I disagree strongly with the rhetoric and substance of Donald Trump and his top advisors when it comes to trade deficits. For example, Peter Navarro’s recent WSJ op ed (which relied on the accounting tautology Y = C+I+G+Nx) could just as well “prove” that increased government expenditures are the way to boost real GDP and create American jobs.
However, most free-market economists are bashing Trump & Co. nonstop on this stuff. So where I would like to make some points is going the other way, namely, where I think pro-free trade economists are putting forth non sequiturs that will actually do little to help the cause. I hope it goes without saying that my point here is to clarify our communication with the public, especially with people who are sympathetic to Trump & Co’s arguments for trade barriers.
In this current post, I want to focus on a recent post from AEI’s Mark Perry. I am going to give a screenshot of the title and then quote the entire post, because I want you to be sure I’m correctly conveying his argument. Perry wrote:
Here’s one way to look at our America’s international trade situation:
1. The US receives more of foreigners’ production of goods and services than they get of ours, which results in a net inflow of foreign-produced goods and services every year.
2. The US also receives more of foreigners’ investment capital than they get of ours, which results in a net inflow of investment capital from abroad.

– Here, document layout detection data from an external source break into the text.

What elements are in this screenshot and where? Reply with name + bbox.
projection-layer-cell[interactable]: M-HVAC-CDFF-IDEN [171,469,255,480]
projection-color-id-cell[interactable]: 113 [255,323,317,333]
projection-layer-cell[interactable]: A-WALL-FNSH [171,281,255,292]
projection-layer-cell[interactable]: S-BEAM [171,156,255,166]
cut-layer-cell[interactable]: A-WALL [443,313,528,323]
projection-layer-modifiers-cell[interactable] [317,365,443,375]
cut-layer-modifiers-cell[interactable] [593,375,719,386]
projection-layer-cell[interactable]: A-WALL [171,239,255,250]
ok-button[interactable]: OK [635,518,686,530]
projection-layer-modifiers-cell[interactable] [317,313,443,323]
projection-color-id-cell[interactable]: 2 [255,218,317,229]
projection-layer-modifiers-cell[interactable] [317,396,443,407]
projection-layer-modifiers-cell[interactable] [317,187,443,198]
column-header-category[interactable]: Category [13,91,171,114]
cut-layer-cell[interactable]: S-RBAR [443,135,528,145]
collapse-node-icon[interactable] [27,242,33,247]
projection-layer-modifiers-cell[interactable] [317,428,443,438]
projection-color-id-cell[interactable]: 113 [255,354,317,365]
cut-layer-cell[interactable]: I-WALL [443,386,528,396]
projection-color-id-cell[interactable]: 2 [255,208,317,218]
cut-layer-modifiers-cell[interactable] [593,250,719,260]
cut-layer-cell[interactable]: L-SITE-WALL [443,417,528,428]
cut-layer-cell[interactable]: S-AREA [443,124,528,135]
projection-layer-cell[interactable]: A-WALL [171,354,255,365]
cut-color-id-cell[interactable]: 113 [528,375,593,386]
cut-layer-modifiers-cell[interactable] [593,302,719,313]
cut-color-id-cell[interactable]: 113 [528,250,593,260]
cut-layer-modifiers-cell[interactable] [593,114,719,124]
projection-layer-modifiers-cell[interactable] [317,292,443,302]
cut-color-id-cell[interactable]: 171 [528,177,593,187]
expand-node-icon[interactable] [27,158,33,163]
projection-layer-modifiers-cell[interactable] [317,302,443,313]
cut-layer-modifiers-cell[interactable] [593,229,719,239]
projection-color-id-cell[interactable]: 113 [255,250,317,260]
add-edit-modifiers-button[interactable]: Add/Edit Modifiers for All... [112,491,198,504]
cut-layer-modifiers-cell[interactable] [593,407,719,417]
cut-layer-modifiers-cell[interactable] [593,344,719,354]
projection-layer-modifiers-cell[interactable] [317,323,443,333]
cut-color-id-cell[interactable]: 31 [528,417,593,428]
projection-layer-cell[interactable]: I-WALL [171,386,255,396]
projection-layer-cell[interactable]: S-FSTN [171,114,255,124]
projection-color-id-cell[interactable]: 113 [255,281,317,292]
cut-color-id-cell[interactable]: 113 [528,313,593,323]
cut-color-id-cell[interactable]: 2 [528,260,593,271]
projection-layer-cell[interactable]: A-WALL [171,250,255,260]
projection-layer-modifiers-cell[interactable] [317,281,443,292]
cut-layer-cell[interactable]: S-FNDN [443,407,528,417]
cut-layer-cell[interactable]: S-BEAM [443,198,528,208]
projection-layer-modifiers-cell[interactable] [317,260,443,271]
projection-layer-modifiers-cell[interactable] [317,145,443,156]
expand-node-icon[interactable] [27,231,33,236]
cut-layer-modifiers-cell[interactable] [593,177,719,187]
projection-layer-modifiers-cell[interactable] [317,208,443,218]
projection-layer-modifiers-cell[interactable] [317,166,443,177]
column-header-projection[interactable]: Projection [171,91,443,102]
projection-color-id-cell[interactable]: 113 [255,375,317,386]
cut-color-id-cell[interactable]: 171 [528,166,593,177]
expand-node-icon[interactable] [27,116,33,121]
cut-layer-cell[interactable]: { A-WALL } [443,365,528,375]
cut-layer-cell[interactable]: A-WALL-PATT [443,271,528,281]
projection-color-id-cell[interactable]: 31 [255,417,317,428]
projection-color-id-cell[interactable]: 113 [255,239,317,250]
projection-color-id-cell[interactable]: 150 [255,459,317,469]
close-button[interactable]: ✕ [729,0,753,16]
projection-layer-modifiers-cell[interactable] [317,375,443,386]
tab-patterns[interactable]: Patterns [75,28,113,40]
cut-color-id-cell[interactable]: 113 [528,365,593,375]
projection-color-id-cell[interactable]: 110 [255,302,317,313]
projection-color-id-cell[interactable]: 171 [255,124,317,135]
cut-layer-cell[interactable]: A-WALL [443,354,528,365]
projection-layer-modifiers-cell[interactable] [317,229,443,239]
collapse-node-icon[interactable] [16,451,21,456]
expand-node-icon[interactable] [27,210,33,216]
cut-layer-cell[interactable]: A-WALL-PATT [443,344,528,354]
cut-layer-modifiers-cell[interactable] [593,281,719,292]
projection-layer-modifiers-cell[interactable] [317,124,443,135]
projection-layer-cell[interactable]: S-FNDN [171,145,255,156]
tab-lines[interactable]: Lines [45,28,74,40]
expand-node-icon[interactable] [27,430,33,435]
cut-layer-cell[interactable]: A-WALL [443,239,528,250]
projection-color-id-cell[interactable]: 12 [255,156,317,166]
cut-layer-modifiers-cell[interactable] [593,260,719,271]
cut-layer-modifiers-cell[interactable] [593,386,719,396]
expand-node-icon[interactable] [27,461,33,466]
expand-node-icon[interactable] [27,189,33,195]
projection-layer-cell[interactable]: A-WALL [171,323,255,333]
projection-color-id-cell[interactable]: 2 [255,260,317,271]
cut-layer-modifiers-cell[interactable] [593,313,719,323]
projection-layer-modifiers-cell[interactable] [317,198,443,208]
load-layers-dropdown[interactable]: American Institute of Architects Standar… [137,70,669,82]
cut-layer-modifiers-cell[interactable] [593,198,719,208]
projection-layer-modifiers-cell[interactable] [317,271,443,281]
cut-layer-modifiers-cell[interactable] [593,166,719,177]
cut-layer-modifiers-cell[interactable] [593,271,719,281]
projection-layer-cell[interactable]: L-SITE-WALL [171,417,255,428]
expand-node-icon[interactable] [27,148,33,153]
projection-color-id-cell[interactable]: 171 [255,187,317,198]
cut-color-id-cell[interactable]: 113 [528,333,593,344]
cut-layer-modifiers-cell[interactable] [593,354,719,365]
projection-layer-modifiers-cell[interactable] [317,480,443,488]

Protectionists, Peter Navarro and Trump then complain about America’s “trade deficit” for merchandise, but never mention the surplus for services, nor the surplus of foreign investment capital.
Consider a country like Japan’s international trade situation.
1. Japan exports more of its domestically-produced goods and services to foreigners every year than it receives from abroad, which results in a net outflow of domestically-produced goods and services.
2. Japan also sends out more of its investment capital to other countries every year than it receives from abroad, which results in a net outflow of investment capital.
Protectionists, Peter Navarro and Trump then claim that they want the US to emulate Japan’s trade situation to “Make America Great Again.”
So that is the entirety of his post. I think it is entirely fair to summarize Perry’s argument as: “It is clearly advantageous to Americans that they are the recipients of both goods and capital. Only a fool would think it would help the country to transform that situation into one on which we are net exporters of both goods and capital. Yet that’s where Trump’s logic leads us, so he must be wrong.”
Now here’s my problem. Suppose a populist politician in Japan starts railing against the fact that they’re “getting killed by the Americans in our trade dealings.” He wants to pass a measure to “keep our savings here in Japan.”
In that case, surely Mark Perry and other economists would say that’s nonsense, that the voluntary transactions of Japanese manufacturers and investors only make the country richer. Nobody in Japan should look at their aggregate statistics about current account surpluses and capital account deficits and conclude that this is somehow dangerous for Japan.
But if that’s true–and it surely is–then Perry’s post above collapses. If a free trader would tell the people with a capital account deficit that they shouldn’t be worried about the situation, then free traders shouldn’t be telling Americans that having a capital account surplus is self-evidently a good thing.